I’m thinking of getting into the planet-destroying business, and I figured I’d borrow some inspiration from one Mr. Lucas. You want to destroy something planet-sized, you need a really big weapon. So of course, you build a space station the size of a moon.
So you build your giant, spherical space station. Much of it is effectively hollow, to accommodate the giant laser and room for the crew and the great big bottomless pits that all evil lairs must have. It’s still pretty massive, though, because it’s really big and made out of metal. It’s big enough that it’s going to have some gravitational pull of it’s own - certainly not a lot (according to people who are nerdier than I am, it’s roughly 1/20th the size of our moon), but it’ll have something.
Now, I’m not quite up to the Empire’s technological level myself, so I haven’t quite perfected artificial gravity. But assuming I keep the same general size, shouldn’t my Death Moon have enough gravity itself such that I could “walk” along the outer surface of it?
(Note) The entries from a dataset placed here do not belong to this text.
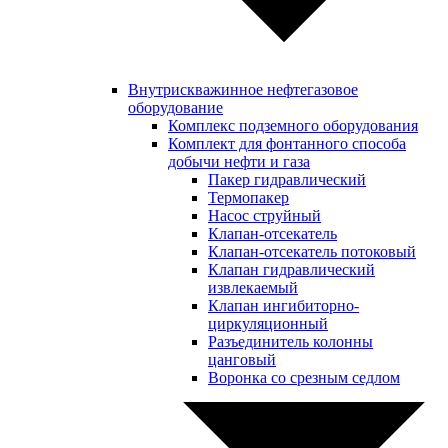
Внутрискважинное нефтегазовое
оборудование
Комплекс подземного оборудования
Комплект для фонтанного способа
добычи нефти и газа
Пакер гидравлический
Термопакер
Насос струйный
Клапан-отсекатель
Клапан-отсекатель потоковый
Клапан гидравлический
извлекаемый
Клапан ингибиторно-
циркуляционный
Разъединитель колонны
цанговый
Воронка со срезным седлом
I mean, obviously, it’ll be awkward, given the need for a space suit and I imagine the extremely low gravity, but it would be somewhere between just floating and, say, the bunny-hopping Neil Armstrong et al did on our moon, right?
Secondly, how will this gravity effect the layout of my living space? There’s something so appealing about the spherical appearance, but obviously I’ll need to divide the interior into decks and provide things like floor for my minions. Since the government shut down my last project, I didn’t get to finish my experiments with building interior walkways through the center of the earth. Assuming I just go ahead and divide it into vertical decks parallel to the diameter of the circle, the way the Empire did, what’s going to be the effect of the station’s own gravity on that?
Well, it looks like the death star is about 1/20 the diameter of the Moon (165km versus 3,400 km). Which means it’s 1/8,000th of the volume of the moon.
And the death star is going to be mostly hollow (well, full of air), so even if the steel takes up nearly 1/10 of the total volume, the effective gravity of the deathstar is going to be something like 1/100,000th of the Moon’s.
That’s going to be pretty negligible. I’m afraid ‘floating’ is the operative description for anyone on the surface.
Which makes the second part of the question kind of moot. So for fun let’s assume you’ve got a quite a few million tons of unobtanium to build it out of, which is like a million times denser than steel (and strong enough to build a hollow station with the gravity of the Earth). Now we’re at something like Earth gravity at the outer surface of the station.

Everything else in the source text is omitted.